Through the emergency ordinance adopted at the end of the year (GEO 155/2024), a new legal framework on the measures and mechanisms necessary to ensure the cybersecurity of information networks and systems is implemented in Romania. The obligations are applicable to essential and important entities, as qualified under GEO 155, i.e. entities that fulfil the size and relevance criteria set out in the ordinance and which carry out activities in the areas identified in the annexes to the ordinance.
It impacts sectors such as energy, transport, finance and banking, health, drinking water and waste water, digital infrastructure, IT&C services, space services, postal and courier services, waste management, chemicals production and distribution, food, as well as manufacturing activities related to the production of medical devices, machinery and transport equipment, computers, electronic and optical products, electrical equipment, etc.
In summary, the main obligations laid down in the legislation:
- Registration with the National Cyber Security Directorate (DNSC), the competent authority in the field, in the register of essential and important entities.
- Conducting and submitting to the DNSC annual self-assessments on the level of risk, in accordance with the requirements to be established by the DNSC.
- Implementation of cybersecurity risk management measures, according to the DNSC approved standards, covering both governance (e.g. implementation of internal policies, procedures and processes) and technical aspects.
- Conducting regular security audits.
- Reporting to the DNSC (via the PNRISC platform) of security incidents with significant impact or cross-border effects.

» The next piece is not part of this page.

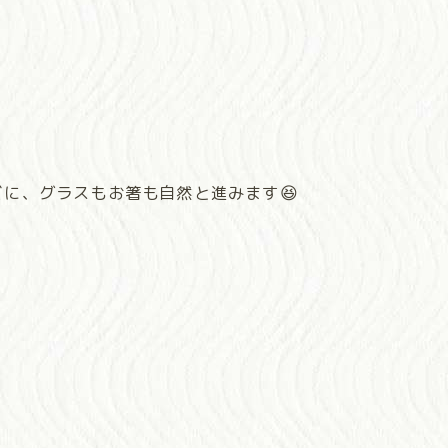
。
に、グラスもお箸も自然と進みます😆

- Designation of persons responsible for information networks and systems (NIS Officer).
- Ensuring professional training for all staff and in particular for members of the management bodies, who will be required to attend accredited courses to ensure a sufficient level of knowledge and competence to identify risks and assess cybersecurity risk management practices.
- Also, it establishes specific obligations and responsibilities for the management bodies of essential and important entities, which, under GEO 155, approve cybersecurity risk management measures, supervise their implementation and are responsible for infringements of these provisions.
As an important clarification, there are currently no technical rules and subsequent legislation regarding the implementation of GEO 155 – for this reason, most of the obligations are not yet applicable in practice. The DNSC has announced that the orders necessary to implement the new legislation will be issued in the first quarter of 2025.